Oltre a far funzionare la giustizia, i magistrati devono essere onesti e apparire tali, solo così la gente può fidarsi: le persone, in particolare siciliani e calabresi, non sono omertose, ma non sanno con chi parlare perché non hanno fiducia negli uomini al potere. Tutti devono essere ascoltati da noi magistrati e tutti devono avere giustizia». A parlare è Nicola Gratteri, magistrato e Procuratore della Repubblica di Catanzaro, intervenuto lo scorso 4 aprile a “La Feltrinelli” di Catania per la presentazione del libro “Giustizialisti. Così la politica lega le mani alla magistratura” scritto da Sebastiano Ardita, Procuratore Aggiunto del Tribunale di Messina, e Piercamillo Davigo, Presidente uscente dell’Associazione Nazionale Magistrati (Anm).

Ardita, protagonista dell’incontro, ha affermato che proprio la preoccupazione generata dalla sfiducia della gente nella giustizia l’ha portato a scrivere tale libro. Una sfiducia motivata da una giustizia che non sempre agisce prontamente: il Procuratore ricorda con amarezza quando, durante la presentazione del suo precedente libro “Catania bene”, un ragazzo gli raccontò di aver perso la madre uccisa da un uomo che lei stessa aveva denunciato. Molti sono gli ostacoli alla giustizia: per esempio il sistema di prescrizione italiano, un’anomalia rispetto al resto d’Europa, che nel nostro Paese spesso viene adoperato come strumento difensivo. Ardita, con la propria esperienza, osserva anche che «molte custodie cautelari non durano anche se seguite da giuste sentenze e troppo spesso gli indulti rimettono in libertà uomini che non hanno ancora portato a termine i programmi di rieducazione».

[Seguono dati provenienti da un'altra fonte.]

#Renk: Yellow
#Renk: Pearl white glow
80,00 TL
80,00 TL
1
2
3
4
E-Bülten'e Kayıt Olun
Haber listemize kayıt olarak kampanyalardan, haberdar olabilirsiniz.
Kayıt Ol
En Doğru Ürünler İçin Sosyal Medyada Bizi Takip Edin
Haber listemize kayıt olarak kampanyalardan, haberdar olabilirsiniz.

Nel 2014 il giudice Gratteri, allora papabile Ministro della Giustizia (ma al suo posto fu scelto Andrea Orlando), ha presieduto una Commissione cui appartenevano alcuni magistrati, tra cui Ardita e Davigo. In quell’occasione sono stati proposti duecentocinquanta articoli di riforma del codice penale, alcuni citati nel suddetto libro, ma di questi solo pochi sono stati approvati. Uno di questi è quello sui processi a distanza che, grazie all’utilizzo delle teleconferenze ha condotto a un notevole risparmio sul personale penitenziario impiegato nei trasferimenti.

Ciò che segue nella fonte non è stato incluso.